I've trying to web-scrape County, Population and Median Home Value using the following VBA code below. This works, but I'm encountering the following problem: The Item numbers (on block quotes below) vary, which means that for certain zip codes, I retrieve incorrect data points, see spreadsheet image below.

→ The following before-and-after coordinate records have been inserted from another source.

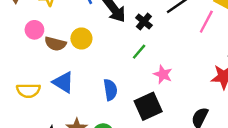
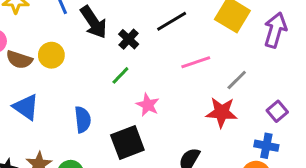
pink line: (206, 22) -> (196, 62), moved, turned 40

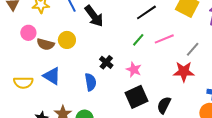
black cross: (129, 39) -> (106, 62), moved
green line: (120, 75) -> (138, 40), moved
black square: (127, 142) -> (137, 97), moved

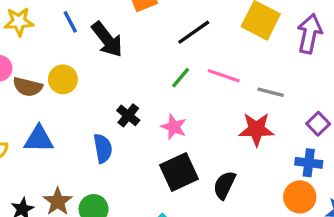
pink line: (164, 39) -> (224, 76), turned 42
gray line: (193, 49) -> (271, 92), turned 63
blue triangle: (52, 76) -> (39, 139), turned -30

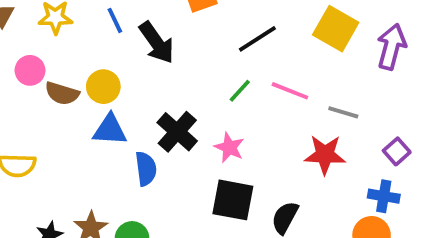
black cross: (128, 115) -> (177, 132), size x1.5
blue triangle: (39, 139) -> (110, 130), moved
black square: (179, 172) -> (233, 200), turned 33

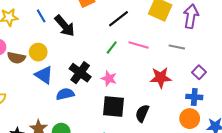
gray line: (343, 112) -> (177, 47), moved
blue triangle: (110, 130) -> (44, 75), turned 36
blue semicircle: (146, 169) -> (65, 94), turned -90

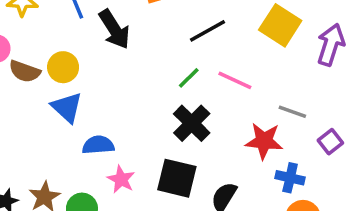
gray line: (177, 47) -> (292, 112), moved
black cross: (80, 73) -> (192, 123), moved
pink star: (109, 78) -> (121, 179), moved
blue cross: (194, 97) -> (290, 178), moved

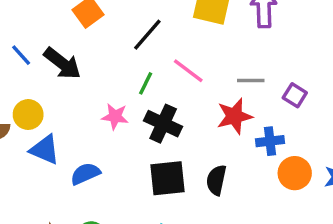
pink line: (235, 80) -> (188, 71), turned 32
pink star: (121, 179) -> (115, 117), moved

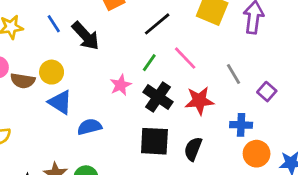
gray line: (251, 80) -> (234, 74), turned 50
red star: (234, 116) -> (199, 101), moved
pink star: (115, 117) -> (121, 85), turned 30

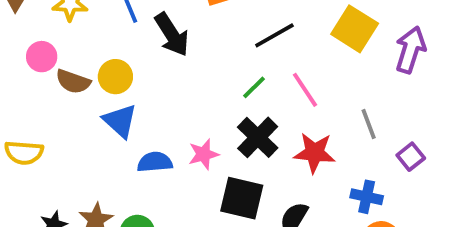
pink star: (121, 85) -> (204, 154), moved

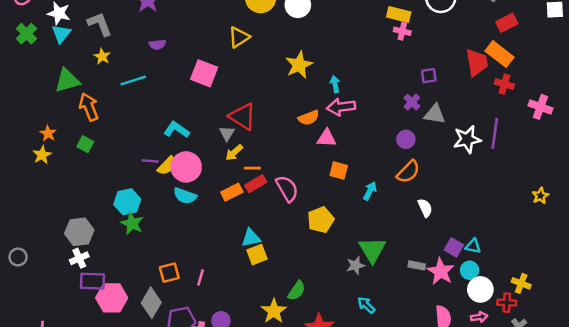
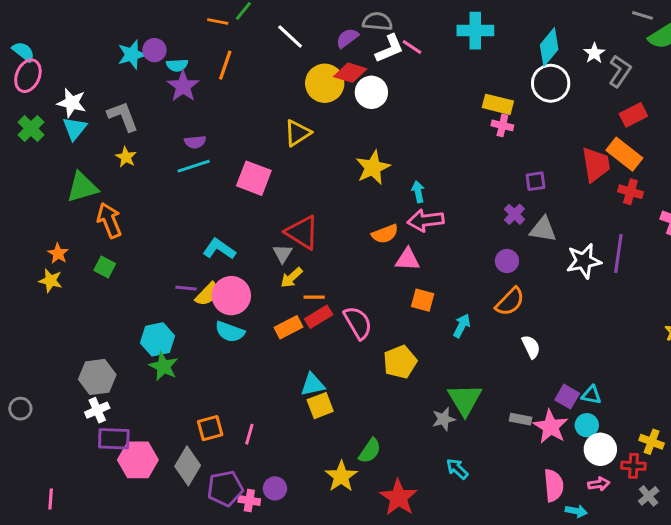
cyan line: (133, 80) -> (194, 166), moved
yellow star: (42, 155) -> (51, 281), turned -30

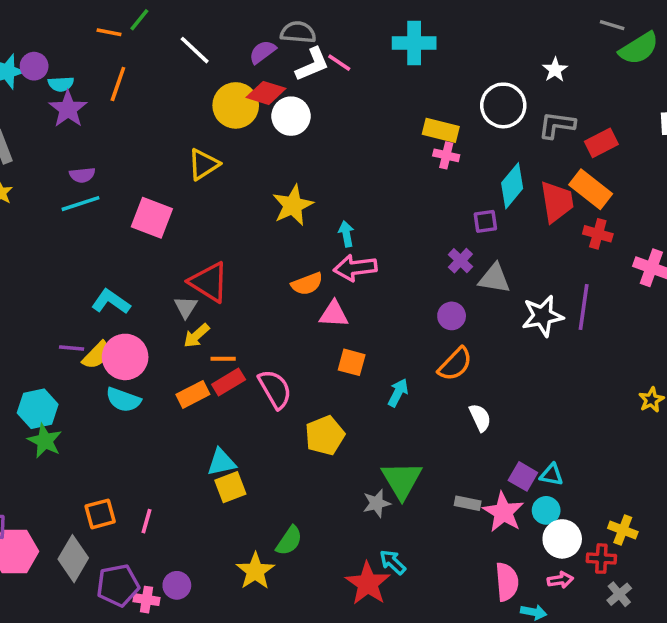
cyan diamond: (549, 47) -> (512, 186), moved
gray L-shape: (620, 71) -> (557, 125), moved, turned -116
red star: (398, 497) -> (368, 584), moved

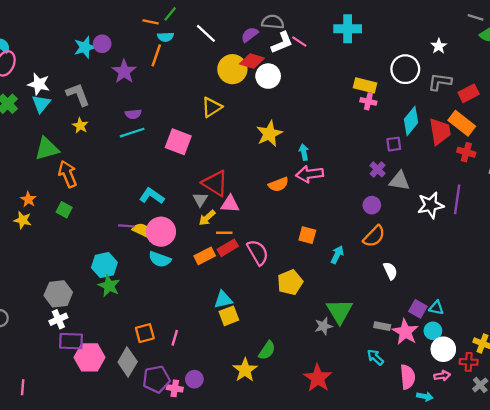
cyan semicircle: (61, 84) -> (166, 37), moved
pink triangle: (334, 314) -> (230, 204), moved
yellow semicircle: (97, 355) -> (142, 231), turned -108
cyan arrow: (393, 562) -> (375, 357), moved

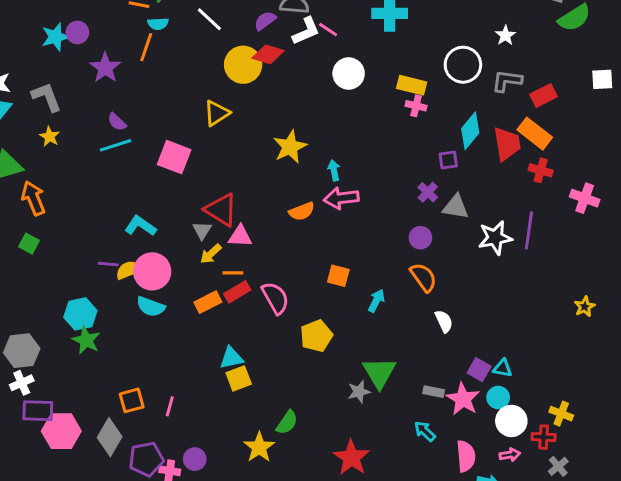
white circle: (268, 76) -> (349, 74), moved
purple semicircle: (133, 114) -> (117, 122), turned 49
yellow semicircle: (142, 231) -> (129, 270), turned -48
orange semicircle: (374, 236) -> (423, 277), turned -80

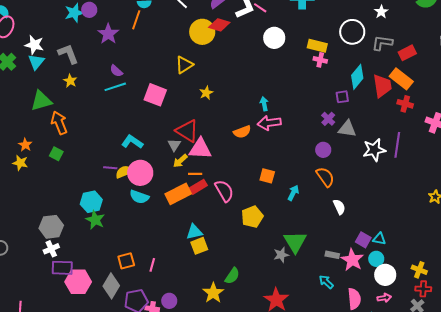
yellow star: (290, 147) -> (206, 93), moved, size x0.6
pink triangle: (240, 236) -> (200, 149), size x1.4
orange rectangle: (208, 302) -> (178, 194), size x1.4
red cross: (544, 437) -> (423, 289), moved

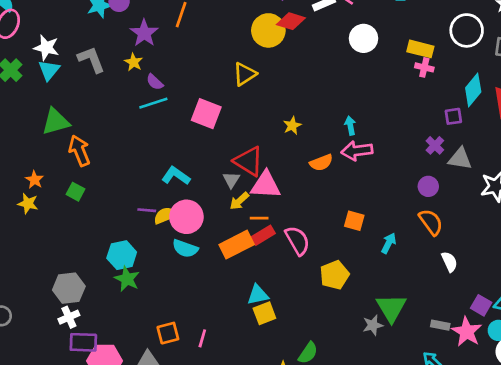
yellow star: (70, 81) -> (134, 62), moved
yellow star: (206, 93) -> (292, 126), moved

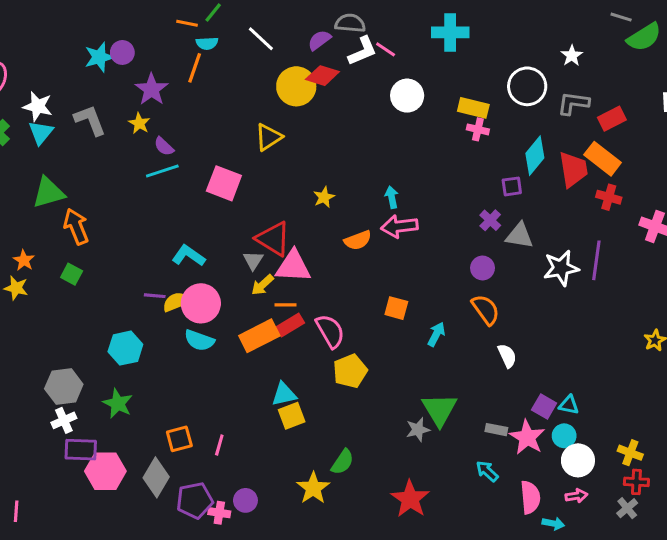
yellow pentagon: (334, 275) -> (350, 371), moved
green star: (127, 279) -> (118, 403), moved

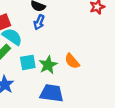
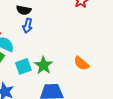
orange semicircle: (72, 61) -> (81, 63), moved

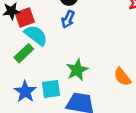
cyan square: (23, 66) -> (51, 89), moved

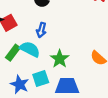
blue arrow: (68, 19) -> (41, 30), moved
cyan semicircle: (36, 35) -> (30, 49), moved

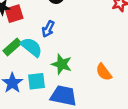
green star: (60, 59) -> (62, 64), turned -30

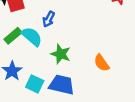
cyan square: (37, 81) -> (35, 84), moved, turned 30

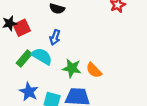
orange semicircle: (102, 63) -> (94, 70), moved

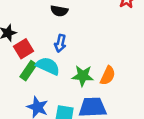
red square: (22, 28) -> (23, 49), moved
orange semicircle: (94, 70) -> (108, 76), turned -105

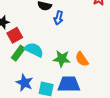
blue arrow: (60, 43) -> (59, 18), moved
orange semicircle: (108, 76) -> (82, 59), turned 119

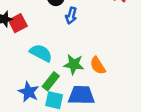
red square: (15, 35) -> (18, 23), moved
green rectangle: (18, 53) -> (51, 81), moved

I've researched for variable Item numbers, but the only case that comes close is retrieving a collection, then picking out the element by class name. However, the HTML I'm working with doesn't have a class name, see below:
Is it possible to first find the string "County: " and then retrieve the innerText of TagName td? I've also considered returning the entire table, but the data are hosted within two different tables. As you can see, I have some ideas, but can't seem to find a good example to go off of, so I'm kinda lost on the code aspect of it.
Sub ZipCodeScrape()
Set ZipCodeRange = Range("C2", Range("C2").End(xlDown))
Dim IE As Object
Set IE = New InternetExplorer
Dim url As String
url = "https://www.unitedstateszipcodes.org/"
Dim County As String
Dim Population As String
Dim MedianHomeVal As String
Dim HTMLdoc As HTMLDocument
For Each cell In ZipCodeRange
IE.navigate (url & cell.Value)
'Allows IE to load
While IE.readyState <> 4
DoEvents
Wend
Set HTMLdoc = IE.document
County = HTMLdoc.getElementsByTagName("td").Item(2).innerText
Population = HTMLdoc.getElementsByTagName("td").Item(6).innerText
MedianHomeVal = HTMLdoc.getElementsByTagName("td").Item(12).innerText
cell.Offset(0, 1) = County
cell.Offset(0, 2) = Population
cell.Offset(0, 3) = MedianHomeVal
Next cell
End Sub
Try this. It will fetch you the expected output (county, population and median home value). I've set there few search options taken from your uploaded image. Btw, the search should be made with zip code otherwise the population
and median home value
doesn't show up in that webpage.
Sub ZipCodeScrape()
Dim IE As New InternetExplorer, html As HTMLDocument
Dim search_input As Variant, posts As Object, post As Object, elem As Object
With IE
.Visible = True
.navigate "https://www.unitedstateszipcodes.org/"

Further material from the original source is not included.